In a Schedule 13G filed with the SEC, Glenn Russell Dubin’s Highbridge Capital Management reported ownership of 1.70 million shares of ZS Pharma Inc. (NASDAQ:ZSPH), including 1.67 million shares of common stock issuable upon the exercise of call options. The multi-billion dollar hedge fund owned call options underlying a mere 76,300 shares on September 30. Earlier this month, U.K-based drukmaker AstraZeneca plc (ADR) (NYSE:AZN) agreed to buy ZS Pharma for $2.7 billion, supposedly betting on the FDA approval of ZS-9. ZS Pharma Inc. (NASDAQ:ZSPH)’s high-potential drug is a treatment for hyperkalemia, which involves high potassium levels in the blood associated with kidney disease and heart failure. The biopharmaceutical company has filed for approval of the drug with the FDA and is awaiting its decision, which is expected to be communicated by May 26, 2016. Under the terms of the deal between the two parties, each shareholder of ZS Pharma is set to receive $90 in cash for each share of common stock owned. It appears that Highbridge Capital aims to profit from the discrepancy between the current share price and the sale price of $90 per share.
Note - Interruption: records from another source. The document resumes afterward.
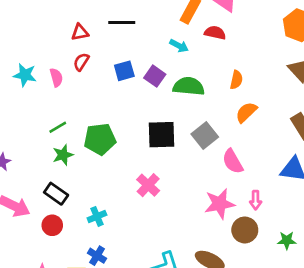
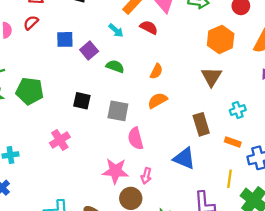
green semicircle: (189, 86) -> (115, 66), size x0.7
black square: (161, 135) -> (82, 101), size x0.7
gray square: (205, 135) -> (118, 111), turned 35

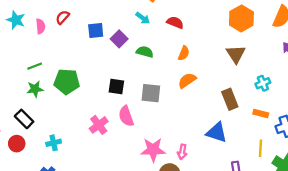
red semicircle: (149, 27) -> (175, 23), moved
pink semicircle: (136, 139) -> (126, 116), moved

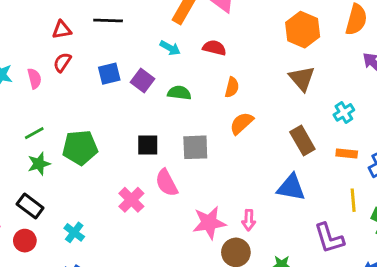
cyan cross: (54, 143) -> (74, 232), turned -32

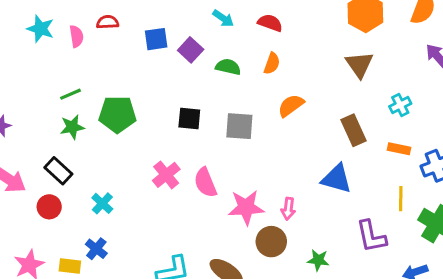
red semicircle: (62, 62) -> (108, 22), turned 48
orange semicircle: (232, 87) -> (272, 63), moved
pink semicircle: (167, 183) -> (205, 183), moved

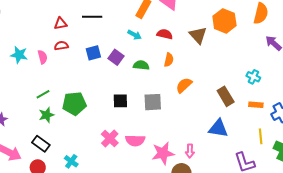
brown triangle: (359, 65) -> (198, 35), moved
cyan cross: (400, 105) -> (253, 77), turned -32
pink semicircle: (205, 183) -> (135, 140), turned -60

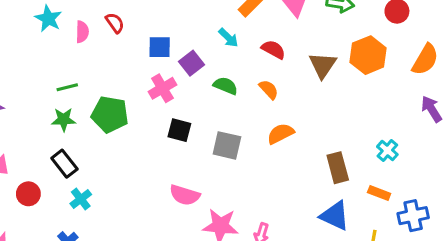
red semicircle: (61, 46) -> (115, 23), turned 48
orange semicircle: (169, 60) -> (269, 89), turned -72
blue triangle: (218, 128) -> (335, 216), moved
pink cross: (110, 139) -> (162, 88), moved
black rectangle: (41, 144) -> (64, 164), moved

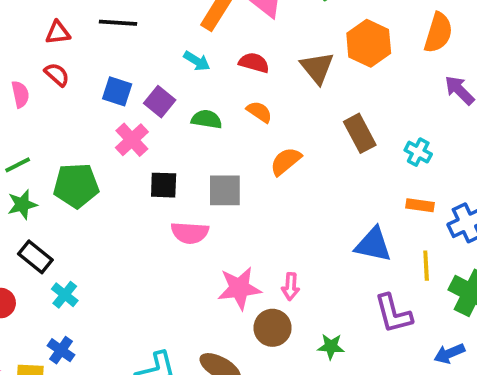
blue square: (160, 47) -> (117, 91), turned 30
brown rectangle: (338, 168) -> (360, 133), moved
pink semicircle: (185, 195) -> (190, 233), moved

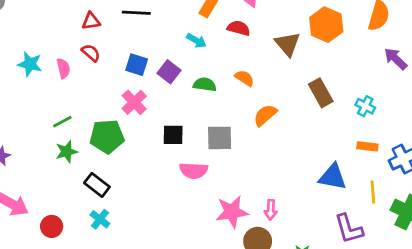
red semicircle: (254, 63) -> (239, 28), moved
pink cross: (132, 140) -> (134, 102), moved
black rectangle: (35, 257) -> (97, 185), moved

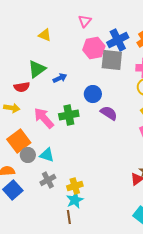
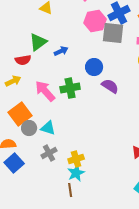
yellow arrow: (12, 108) -> (13, 81), turned -35

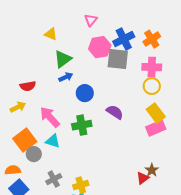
green triangle: (38, 42) -> (63, 59), moved
blue circle: (94, 67) -> (85, 93), moved
green cross: (70, 88) -> (82, 125), moved
cyan triangle: (48, 128) -> (53, 141), moved

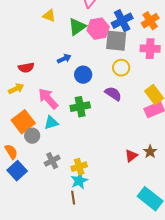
green triangle: (63, 59) -> (77, 27), moved
yellow circle: (152, 86) -> (121, 68), moved
cyan triangle: (53, 141) -> (51, 123), turned -35
orange semicircle: (13, 170) -> (11, 152), turned 63
red triangle: (143, 178) -> (131, 156), moved

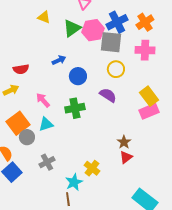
pink arrow: (48, 99) -> (43, 100), size x0.7
brown star: (150, 152) -> (124, 142), moved
yellow cross: (79, 167) -> (92, 168), moved, turned -35

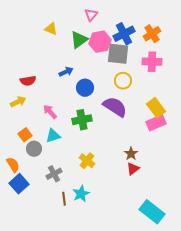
purple semicircle: (108, 95) -> (115, 107), size x1.4
orange square: (18, 123) -> (25, 135), size x0.6
yellow cross: (92, 168) -> (87, 161), moved
brown line: (68, 199) -> (64, 199), moved

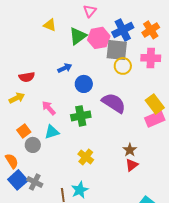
yellow circle: (123, 81) -> (123, 66), moved
gray cross: (54, 174) -> (35, 182), moved, turned -35

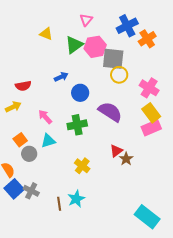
blue cross: (123, 30) -> (127, 26), moved
pink cross: (151, 58) -> (149, 88), moved, turned 30
red triangle: (132, 165) -> (116, 151), moved

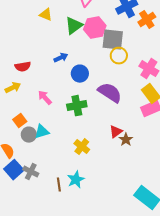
cyan triangle: (48, 141) -> (42, 132), moved

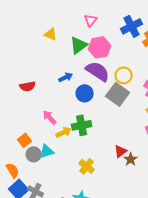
gray square: (113, 40) -> (118, 94), moved, turned 30
yellow arrow: (13, 88) -> (64, 132), moved
purple semicircle: (110, 93) -> (98, 71), moved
Two fewer hedge funds had ZS Pharma in their portfolios at the end of the third quarter relative to the end of the previous one. The 20 hedge funds invested in the biopharmaceutical company amassed 27.80% of the company’s shares on September 30. However, the value of their investments increased to $458.42 million from $217.78 million quarter-over-quarter. Steve Cohen’s Point72 Asset Management made the right move by acquiring a new stake of 778,120 shares in ZS Pharma Inc. (NASDAQ:ZSPH) during the third quarter.
According to a freshly-filed Form 4, Samuel Isaly’s Orbimed Advisors unloaded 138,398 shares of Otonomy Inc. (NASDAQ:OTIC) this week at a weighted average sale price of $28.62, trimming its overall holdings to 2.12 million shares. The clinical-stage biopharmaceutical company focuses on the development of therapeutics for the treatment of disorders and diseases of the ear, and has three product candidates in development. Earlier this year, Otonomy Inc. (NASDAQ:OTIC) submitted a New Drug Application for its lead drug candidate OTIPRIO and expects a decision by December 25, 2015. It appears that the company is already preparing for the commercialization of OTIPRIO in the United States, and anticipates that it will need additional financial support to fund the launch of this product and conduct its sales and marketing operations. Meanwhile, the shares of the company are 13% in the red year-to-date, so it remains to be seen what the FDA has to say about OTIPRIO and how the market will react to the decision.
The number of hedge funds with positions in the biopharmaceutical company climbed to 14 from 13 during the third quarter, while the value of their positions shrank to $74.20 million from $102.03 million quarter-over-quarter. These smart money investors accumulated 17.20% of the company’s outstanding shares at the end of September. Ken Griffin’s Citadel Advisors LLC owns 245,172 shares of Otonomy Inc. (NASDAQ:OTIC) as of September 30.